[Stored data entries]
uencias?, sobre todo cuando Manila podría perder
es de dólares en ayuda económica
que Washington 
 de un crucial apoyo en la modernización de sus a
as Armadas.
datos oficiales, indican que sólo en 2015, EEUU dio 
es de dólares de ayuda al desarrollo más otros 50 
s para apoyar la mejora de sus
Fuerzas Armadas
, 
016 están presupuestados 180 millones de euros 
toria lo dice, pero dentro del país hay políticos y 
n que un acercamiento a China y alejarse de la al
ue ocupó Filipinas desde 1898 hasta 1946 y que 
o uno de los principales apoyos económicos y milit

...

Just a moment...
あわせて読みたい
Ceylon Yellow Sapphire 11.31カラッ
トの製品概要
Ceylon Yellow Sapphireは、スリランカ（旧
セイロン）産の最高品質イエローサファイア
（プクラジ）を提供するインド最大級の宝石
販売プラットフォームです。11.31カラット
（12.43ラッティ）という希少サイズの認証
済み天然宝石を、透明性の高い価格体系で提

DIRECTIONS: Retype only the lines above between the line with "toria lo dice, pero" and the line with "o uno de los", counting those two lines as well, and keep every character as it is.

EXERCISE RESULT:
toria lo dice, pero dentro del país hay políticos y 
n que un acercamiento a China y alejarse de la al
ue ocupó Filipinas desde 1898 hasta 1946 y que 
o uno de los principales apoyos económicos y milit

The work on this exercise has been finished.